Programs at KITP bear scientific fruit on long-timescales. A long-standing fundamental challenge in astrophysics is to definitively associate astrophysical events with the forging of the chemical elements. Jennifer Johnson tells her story about a KITP conference she attended in 2008 where she and Inese Ivans found a way to visually clarify where these elements are made in the Universe. Their work is now the classic display tool of these complex origins.
Another example of prolonged effort is the note written by Deputy Director Mark Bowick on the now famous Sachdev-Ye-Kitaev (SYK) model for strongly interacting quantum systems and its correspondence to a two-dimensional model of gravity. A pure theoretical result, it's these kind of stories we theorists love!
A large part of KITP's mission is in identifying and supporting early-career scientists to participate at KITP for prolonged periods of time. We invite more than a dozen graduate students every year to be with us for six months as Graduate Fellows, and we hire 3-5 new postdoctoral Scholars (i.e. postdocs) every year. The postdocs are with us for about three years, allowing them to engage in nearly 30 scientific programs and meet thousands of physicists. KITP faculty provide mentoring with the goal of enabling these postdocs to use their time with us to define their own research agenda and scientific path. Read the story of two such postdocs, Daniel Holz and Scott Hughes, who were with us over fifteen years ago. The classic paper they wrote, entitled: “Using Gravitational-Wave Standard Sirens” has been cited over 250 times, and, most importantly, laid the ground-work for a new approach to measuring the expansion of the Universe that was first performed last year with the detection of the merger of two neutron stars. It's an amazing story of collaboration!

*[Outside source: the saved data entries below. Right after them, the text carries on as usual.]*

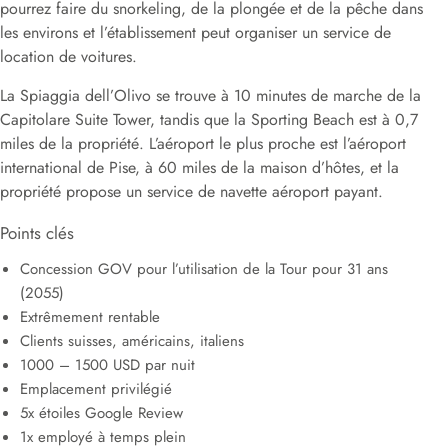
pourrez faire du snorkeling, de la plongée et de la pêche dans
les environs et l’établissement peut organiser un service de
location de voitures.
La Spiaggia dell’Olivo se trouve à 10 minutes de marche de la
Capitolare Suite Tower, tandis que la Sporting Beach est à 0,7
miles de la propriété. L’aéroport le plus proche est l’aéroport
international de Pise, à 60 miles de la maison d’hôtes, et la
propriété propose un service de navette aéroport payant.
Points clés
Concession GOV pour l’utilisation de la Tour pour 31 ans
(2055)
Extrêmement rentable
Clients suisses, américains, italiens
1000 – 1500 USD par nuit
Emplacement privilégié
5x étoiles Google Review
1x employé à temps plein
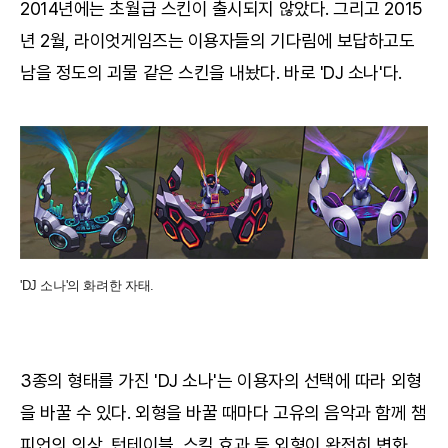
2014년에는 초월급 스킨이 출시되지 않았다. 그리고 2015
년 2월, 라이엇게임즈는 이용자들의 기다림에 보답하고도
남을 정도의 괴물 같은 스킨을 내놨다. 바로 'DJ 소나'다.
'DJ 소나'의 화려한 자태.
3종의 형태를 가진 'DJ 소나'는 이용자의 선택에 따라 외형
을 바꿀 수 있다. 외형을 바꿀 때마다 고유의 음악과 함께 챔
피언의 의상, 턴테이블, 스킬 효과 등 외형이 완전히 변화,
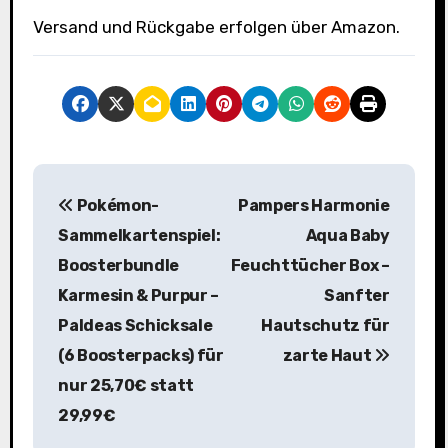
Versand und Rückgabe erfolgen über Amazon.
B
Pokémon-
Pampers Harmonie
e
Sammelkartenspiel:
Aqua Baby
i
Boosterbundle
Feuchttücher Box –
Karmesin & Purpur –
Sanfter
t
Paldeas Schicksale
Hautschutz für
r
(6 Boosterpacks) für
zarte Haut
a
nur 25,70€ statt
29,99€
g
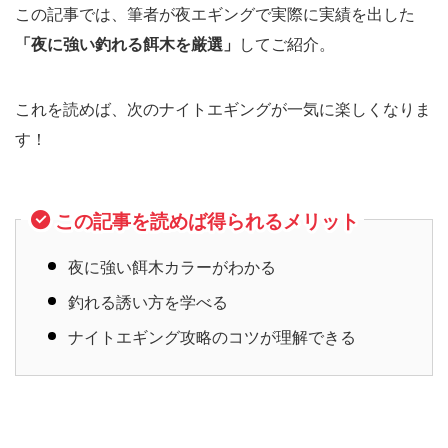
この記事では、筆者が夜エギングで実際に実績を出した
「夜に強い釣れる餌木を厳選」
してご紹介。
これを読めば、次のナイトエギングが一気に楽しくなりま
す！
この記事を読めば得られるメリット
夜に強い餌木カラーがわかる
釣れる誘い方を学べる
ナイトエギング攻略のコツが理解できる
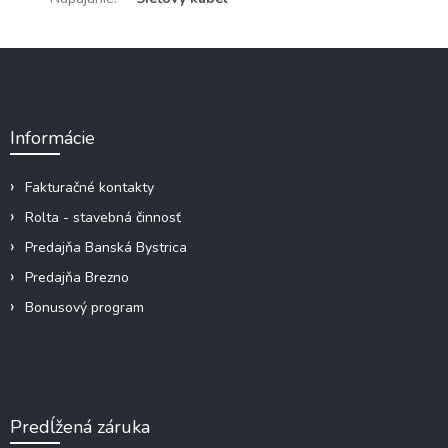
Z
á
p
ä
Informácie
t
i
e
Fakturačné kontakty
Rolta - stavebná činnosť
Predajňa Banská Bystrica
Predajňa Brezno
Bonusový program
Predĺžená záruka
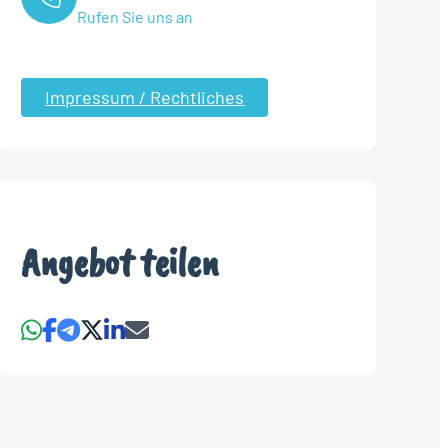
Rufen Sie uns an
Impressum / Rechtliches
Angebot teilen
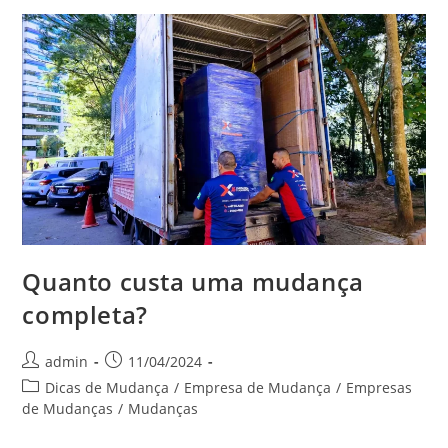
Quanto custa uma mudança
completa?
admin
11/04/2024
Dicas de Mudança
/
Empresa de Mudança
/
Empresas
de Mudanças
/
Mudanças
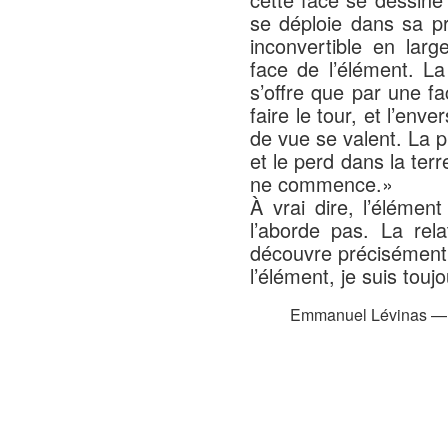
se déploie dans sa p
inconvertible en lar
face de l’élément. La
s’offre que par une 
faire le tour, et l’enve
de vue se valent. La p
et le perd dans la terre
ne commence.»
À vrai dire, l’éléme
l’aborde pas. La rel
découvre précisément
l’élément, je suis toujo
Emmanuel Lévinas 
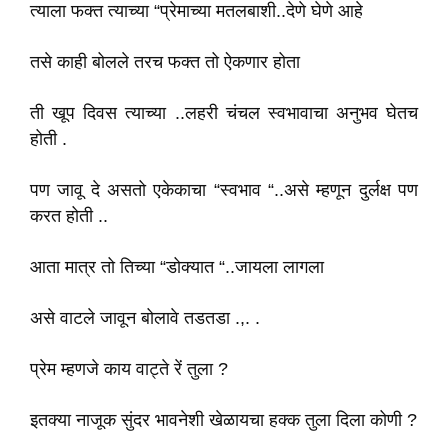
त्याला फक्त त्याच्या “प्रेमाच्या मतलबाशी..देणे घेणे आहे
तसे काही बोलले तरच फक्त तो ऐकणार होता
ती खूप दिवस त्याच्या ..लहरी चंचल स्वभावाचा अनुभव घेतच
होती .
पण जावू दे असतो एकेकाचा “स्वभाव “..असे म्हणून दुर्लक्ष पण
करत होती ..
आता मात्र तो तिच्या “डोक्यात “..जायला लागला
असे वाटले जावून बोलावे तडतडा .,. .
प्रेम म्हणजे काय वाट्ते रें तुला ?
इतक्या नाजूक सुंदर भावनेशी खेळायचा हक्क तुला दिला कोणी ?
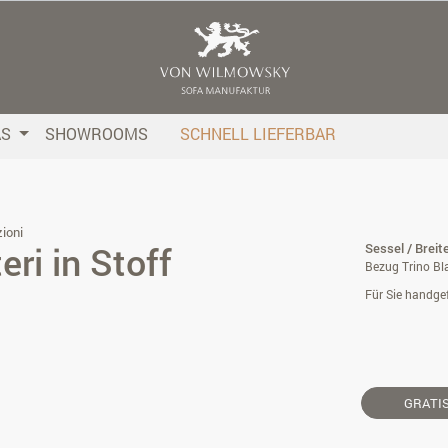
AS
SHOWROOMS
SCHNELL LIEFERBAR
ioni
ri in Stoff
Sessel / Breit
Bezug Trino Bla
Für Sie handgef
GRATI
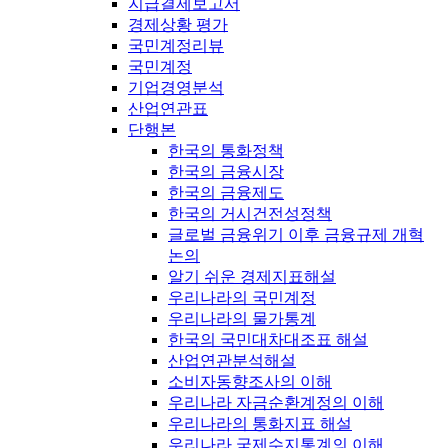
지급결제보고서
경제상황 평가
국민계정리뷰
국민계정
기업경영분석
산업연관표
단행본
한국의 통화정책
한국의 금융시장
한국의 금융제도
한국의 거시건전성정책
글로벌 금융위기 이후 금융규제 개혁
논의
알기 쉬운 경제지표해설
우리나라의 국민계정
우리나라의 물가통계
한국의 국민대차대조표 해설
산업연관분석해설
소비자동향조사의 이해
우리나라 자금순환계정의 이해
우리나라의 통화지표 해설
우리나라 국제수지통계의 이해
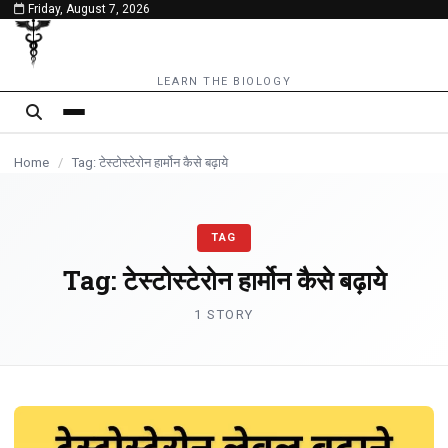
Friday, August 7, 2026
content
LEARN THE BIOLOGY
Home
/
Tag: टेस्टोस्टेरोन हार्मोन कैसे बढ़ाये
TAG
Tag:
टेस्टोस्टेरोन हार्मोन कैसे बढ़ाये
1 STORY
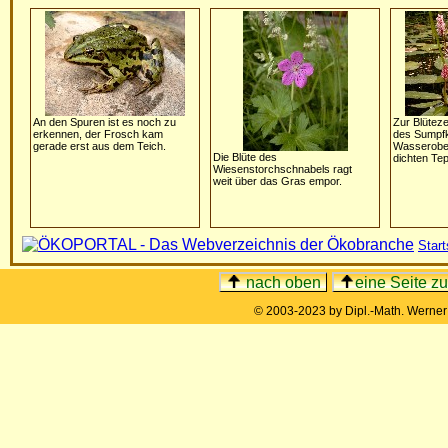
An den Spuren ist es noch zu
Zur Blütezei
erkennen, der Frosch kam
des Sumpfk
gerade erst aus dem Teich.
Wasserober
Die Blüte des
dichten Tep
Wiesenstorchschnabels ragt
weit über das Gras empor.
Start
nach oben
eine Seite z
© 2003-2023 by Dipl.-Math. Werne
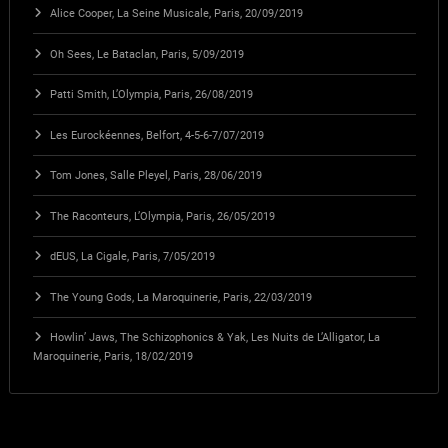
Alice Cooper, La Seine Musicale, Paris, 20/09/2019
Oh Sees, Le Bataclan, Paris, 5/09/2019
Patti Smith, L’Olympia, Paris, 26/08/2019
Les Eurockéennes, Belfort, 4-5-6-7/07/2019
Tom Jones, Salle Pleyel, Paris, 28/06/2019
The Raconteurs, L’Olympia, Paris, 26/05/2019
dEUS, La Cigale, Paris, 7/05/2019
The Young Gods, La Maroquinerie, Paris, 22/03/2019
Howlin’ Jaws, The Schizophonics & Yak, Les Nuits de L’Alligator, La
Maroquinerie, Paris, 18/02/2019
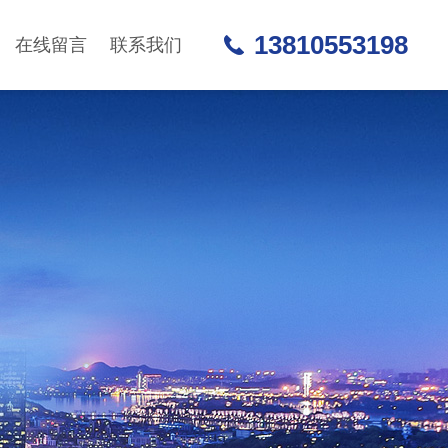
13810553198
在线留言
联系我们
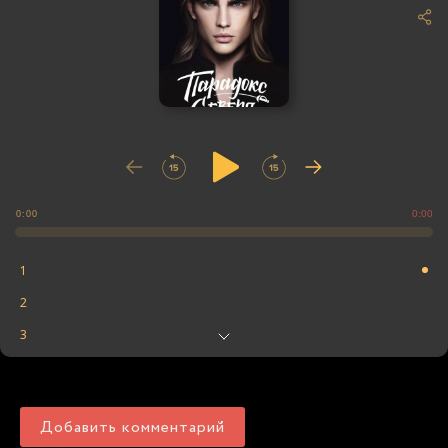
0:00
0:00
1
2
3
4
5
Добавить комментарий
6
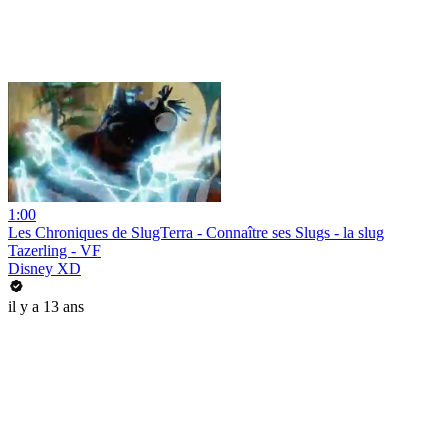
1:00
Les Chroniques de SlugTerra - Connaître ses Slugs - la slug
Tazerling - VF
Disney XD
il y a 13 ans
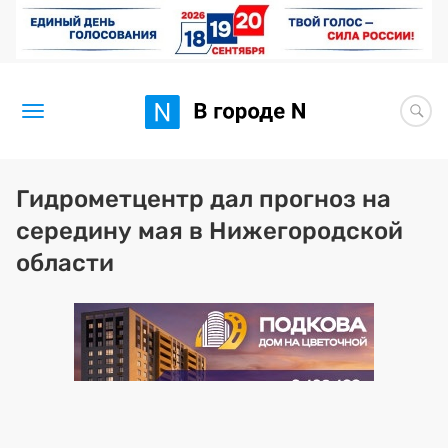
Новости
Гидрометцентр дал прогноз на
середину мая в Нижегородской
Статьи
области
Здоровье
BORЩ
Искусство исцелять
Премия 2026 (текущая)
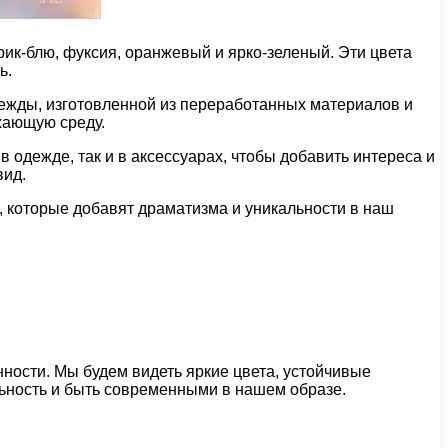
рик-блю, фуксия, оранжевый и ярко-зеленый. Эти цвета
ь.
дежды, изготовленной из переработанных материалов и
жающую среду.
в одежде, так и в аксессуарах, чтобы добавить интереса и
вид.
 которые добавят драматизма и уникальности в наш
ности. Мы будем видеть яркие цвета, устойчивые
ьность и быть современными в нашем образе.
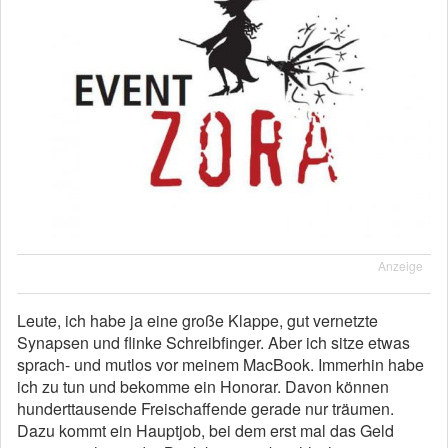
Anzeige
Leute, ich habe ja eine große Klappe, gut vernetzte
Synapsen und flinke Schreibfinger. Aber ich sitze etwas
sprach- und mutlos vor meinem MacBook. Immerhin habe
ich zu tun und bekomme ein Honorar. Davon können
hunderttausende Freischaffende gerade nur träumen.
Dazu kommt ein Hauptjob, bei dem erst mal das Geld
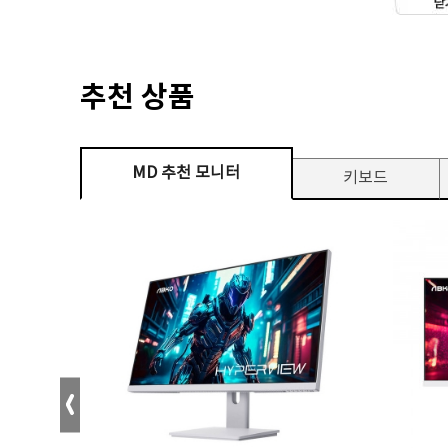
추천 상품
MD 추천 모니터
키보드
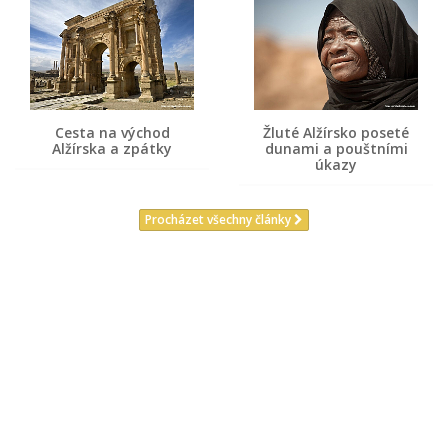
Cesta na východ
Žluté Alžírsko poseté
Alžírska a zpátky
dunami a pouštními
úkazy
Procházet všechny články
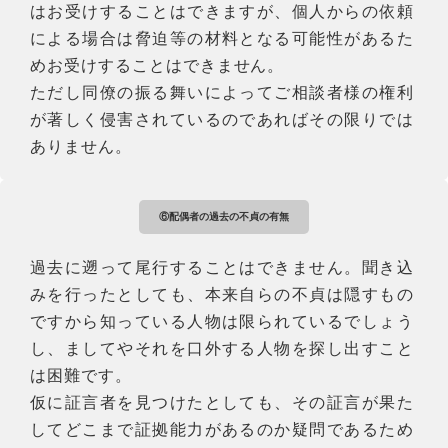
はお受けすることはできますが、個人からの依頼
による場合は脅迫等の材料となる可能性があるた
めお受けすることはできません。
ただし同僚の振る舞いによってご相談者様の権利
が著しく侵害されているのであればその限りでは
ありません。
⑥配偶者の過去の不貞の有無
過去に遡って尾行することはできません。聞き込
みを行ったとしても、本来自らの不貞は隠すもの
ですから知っている人物は限られているでしょう
し、ましてやそれを口外する人物を探し出すこと
は困難です。
仮に証言者を見つけたとしても、その証言が果た
してどこまで証拠能力があるのか疑問であるため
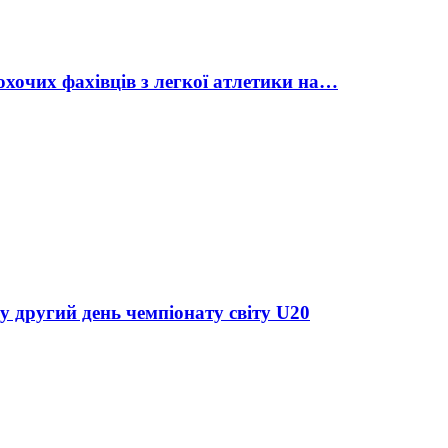
охочих фахівців з легкої атлетики на…
у другий день чемпіонату світу U20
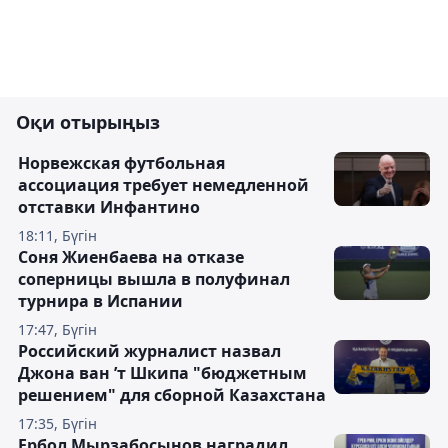
Оқи отырыңыз
Норвежская футбольная
ассоциация требует немедленной
отставки Инфантино
18:11, Бүгін
Соня Жиенбаева на отказе
соперницы вышла в полуфинал
турнира в Испании
17:47, Бүгін
Российский журналист назвал
Джона ван ’т Шкипа "бюджетным
решением" для сборной Казахстана
17:35, Бүгін
Ербол Мырзабосынов наградил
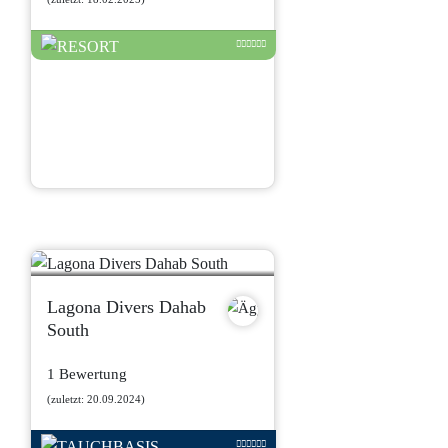
Lagona Divers Dahab
South
1 Bewertung
(zuletzt: 20.09.2024)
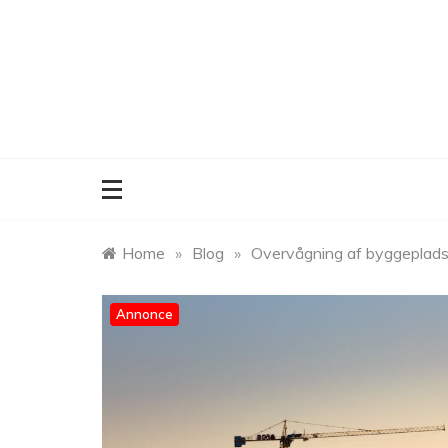
Skip
to
content
Home
»
Blog
»
Overvågning af byggepladse
Annonce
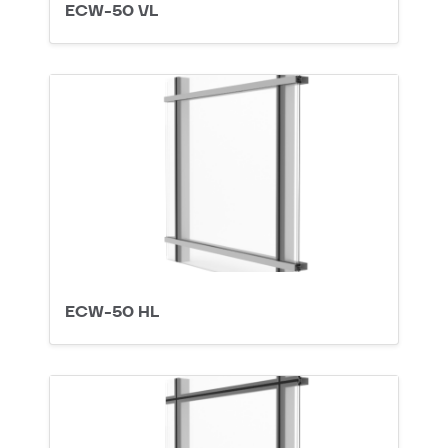
ECW-50 VL
ECW-50 HL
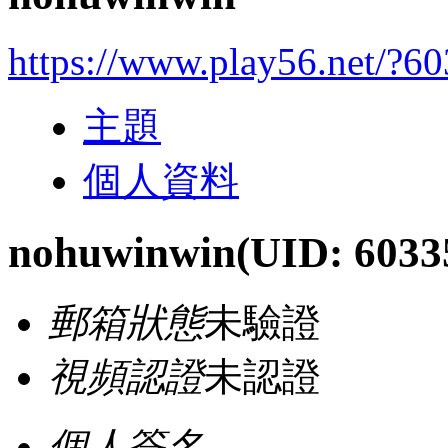
https://www.play56.net/?6
主題
個人資料
nohuwinwin
(UID: 6033
郵箱狀態
未驗證
視頻認證
未認證
個人簽名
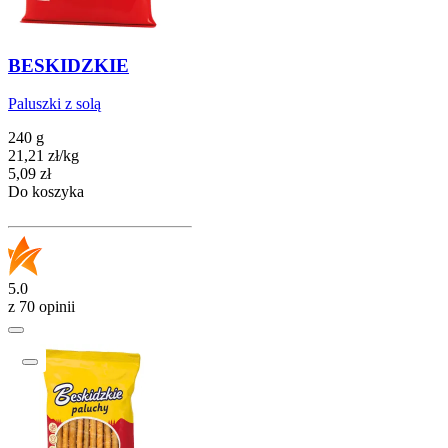
BESKIDZKIE
Paluszki z solą
240 g
21,21
zł
/
kg
Cena
5,09
zł
Do koszyka
5.0
z 70 opinii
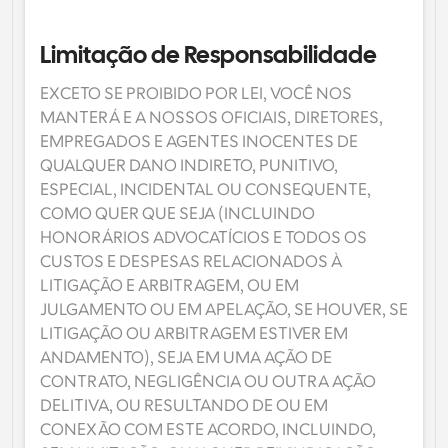
Limitação de Responsabilidade
EXCETO SE PROIBIDO POR LEI, VOCÊ NOS 
MANTERÁ E A NOSSOS OFICIAIS, DIRETORES, 
EMPREGADOS E AGENTES INOCENTES DE 
QUALQUER DANO INDIRETO, PUNITIVO, 
ESPECIAL, INCIDENTAL OU CONSEQUENTE, 
COMO QUER QUE SEJA (INCLUINDO 
HONORÁRIOS ADVOCATÍCIOS E TODOS OS 
CUSTOS E DESPESAS RELACIONADOS À 
LITIGAÇÃO E ARBITRAGEM, OU EM 
JULGAMENTO OU EM APELAÇÃO, SE HOUVER, SE 
LITIGAÇÃO OU ARBITRAGEM ESTIVER EM 
ANDAMENTO), SEJA EM UMA AÇÃO DE 
CONTRATO, NEGLIGÊNCIA OU OUTRA AÇÃO 
DELITIVA, OU RESULTANDO DE OU EM 
CONEXÃO COM ESTE ACORDO, INCLUINDO, 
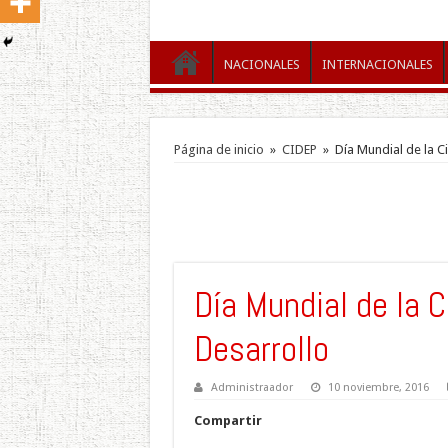
NACIONALES
INTERNACIONALES
Página de inicio
»
CIDEP
»
Día Mundial de la Ci
Día Mundial de la C
Desarrollo
Administraador
10 noviembre, 2016
Compartir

In closing, I want to update you on one important development for the Santa Barbara community. A participant in our "Physics of Dense Suspensions" program, Douglas Jerolmack (U. Penn), was here during the Montecito debris flow of January 9, 2018 and carried out immediate field work with Professor Thomas Dunne of UCSB's Bren School. Since then, Professor Dunne has received funding from a Montecito resident that is allowing for their collaborative work to continue. They now have a postdoc who is examining the complex flow behavior of the materials that made the debris flows to determine how burned soil may be different from unburned soil. Results are not out yet, but we will be sure to let you know what they have learned when the time is right.